Vom Huhn und dem Ei

In einem „Bauernhof als Klassenzimmer“ erfahren Kinder anschaulich, wo unsere Nahrungsmittel herkommen. Bei den Sindlinger „Ponyzwergen“ durften Schüler der Kasinoschule nicht nur Pferde, Hühner und Ziegen anschauen, sondern auch ganz praktisch bei ihrer Pflege helfen.
Von HEIDE NOLL
„Oh, wie schön.“ Fasziniert schaut das Mädchen zu, wie die prächtigen Hühner eins nach dem anderen das Gehege verlassen. Sie scharren hier, picken da, und ganz zum Schluss stolziert der Hahn heraus. „Ich dachte, dass alle Hühner Mädchen wären“, staunt Leon (8). Einen Hahn hat er nie zuvor gesehen. Auch dass Hühner die Eier legen, die es später im Supermarkt zu kaufen gibt, ist nicht allen klar. Umso größer die Freude, als die Sechs- bis Zwölfjährigen selbst im Hühnerhaus nach Eiern suchen dürfen. „Es sind Stadtkinder“, erklärt Esther Bender, warum die Schüler der Grundstufe an der Höchster Kasinoschule so wenig über die Natur wissen.
Lizenz als Schulort
„Wir bringen ihnen bei, was ein Baum ist, eine Frühlingsblume oder Früchte des Herbstes“, sagt die Leiterin der Grundstufe.

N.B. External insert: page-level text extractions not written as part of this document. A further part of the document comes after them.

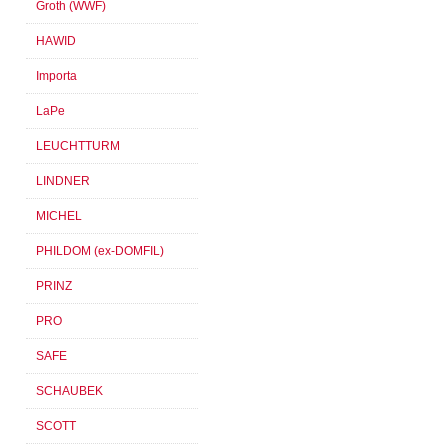
Groth (WWF)
HAWID
Importa
LaPe
LEUCHTTURM
LINDNER
MICHEL
PHILDOM (ex-DOMFIL)
PRINZ
PRO
SAFE
SCHAUBEK
SCOTT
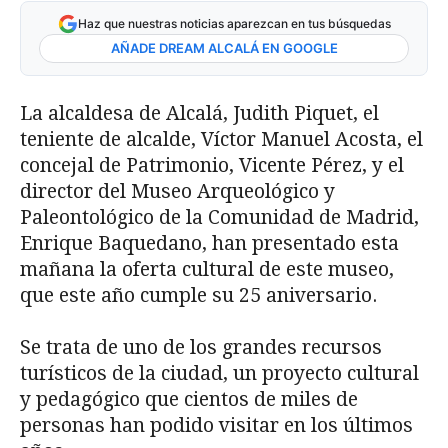
Haz que nuestras noticias aparezcan en tus búsquedas
AÑADE DREAM ALCALÁ EN GOOGLE
La alcaldesa de Alcalá, Judith Piquet, el
teniente de alcalde, Víctor Manuel Acosta, el
concejal de Patrimonio, Vicente Pérez, y el
director del Museo Arqueológico y
Paleontológico de la Comunidad de Madrid,
Enrique Baquedano, han presentado esta
mañana la oferta cultural de este museo,
que este año cumple su 25 aniversario.
Se trata de uno de los grandes recursos
turísticos de la ciudad, un proyecto cultural
y pedagógico que cientos de miles de
personas han podido visitar en los últimos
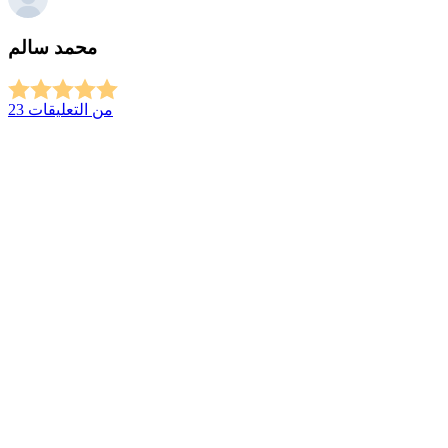
محمد سالم
23 من التعليقات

Einmal im Monat organisieren die Lehrerinnen einen „Waldtag“ genannten Ausflug, bei dem es immer um ein Naturthema geht. Diesmal drehte sich alles um das Leben auf dem Bauernhof. Da passte es prima, dass es in Sindlingen einen lizenzierten „Bauernhof als Klassenzimmer“ gibt. Sonja Heinisch und Melanie Völkel von den „Ponyzwergen“ haben sich erfolgreich um Aufnahme in diese Initiative des hessischen Landwirtschafts- und Umweltministeriums beworben. Ziel ist, Kindern und Jugendlichen den Ursprung der Nahrungsmittel zu zeigen.

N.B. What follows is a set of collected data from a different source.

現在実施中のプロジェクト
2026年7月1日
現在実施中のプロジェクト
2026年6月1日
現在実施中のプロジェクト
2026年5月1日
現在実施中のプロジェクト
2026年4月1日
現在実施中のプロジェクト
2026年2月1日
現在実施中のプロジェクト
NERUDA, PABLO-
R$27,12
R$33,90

Die Beschäftigung mit Tieren ist ohnehin fester Bestandteil im Programm der „Ponyzwerge“. Zwar betreiben sie auf ihrem Gelände an der Okrifteler Straße keinen Bauernhof im eigentlichen Sinn, doch es tummeln sich dort neben den Ponys Hühner und Ziegen und demnächst sogar zwei Schweine einer alten, vom Aussterben bedrohten Rasse. Erfahrungsfeld-Begleiterin Melanie Völkel und Sonja Heinisch haben verschiedene Angebote in Bauernhofpädagogik entwickelt: Rund ums Huhn, ums Pferd, die Ziege und die Kartoffel. „Die Angebote richten sich vor allem an Kindergarten- und Grundschulkinder“, erklärt Sonja Heinisch: „Wir wollen ihnen Tiere und Nahrung näher bringen.“ Und zwar ganz praktisch, mit allem, was dazu gehört. Deshalb dürfen die Besucher aus Höchst schauen, schnuppern und selbst Hand anlegen. Erste Bedingung: „Ihr schreit nicht rum, ihr rennt nicht und ihr ärgert die Hühner nicht“, ermahnt Melanie Völkel die Schüler.
Pferdeäpfel aufsammeln
Anschließend rüstet sie einen Teil der Gruppe mit Rechen aus und lässt sie Pferdeäpfel zusammen schieben und mit Hilfe von „Mistboy“ und Schubkarre in den Container vor die Tür karren. Der Geruch ist vielen fremd, sie rümpfen die Nasen. Andere Kinder streicheln die Ziegen und überlegen, welchen Beitrag sie zur Ernährung liefern. Milch und Käse, aber auch Wurst und Braten, erfahren sie. Wieder andere Kinder – allerdings die kleinste Gruppe – wagen sich ins Hühnergehege. Sie helfen Melanie Völkel dabei, die Tiere mit Futter zu versorgen. Sarannya nimmt sogar ein Huhn in den Arm und streichelt es – eine ganz neue Erfahrung für die Elfjährige. Kleine Experimente und Anschauungsobjekte wie ein Ei ohne harte Schale oder ein Käfig, wie er in der Massentierhaltung üblich ist, ergänzen den praktischen Unterricht. Gleichzeitig fördert das Ganze den Spracherwerb. „Das ist ein Huhn und das ist ein Hund“, zeigt eine der Begleiterinnen den Mädchen den sprachlich kleinen, in der Praxis aber großen Unterschied.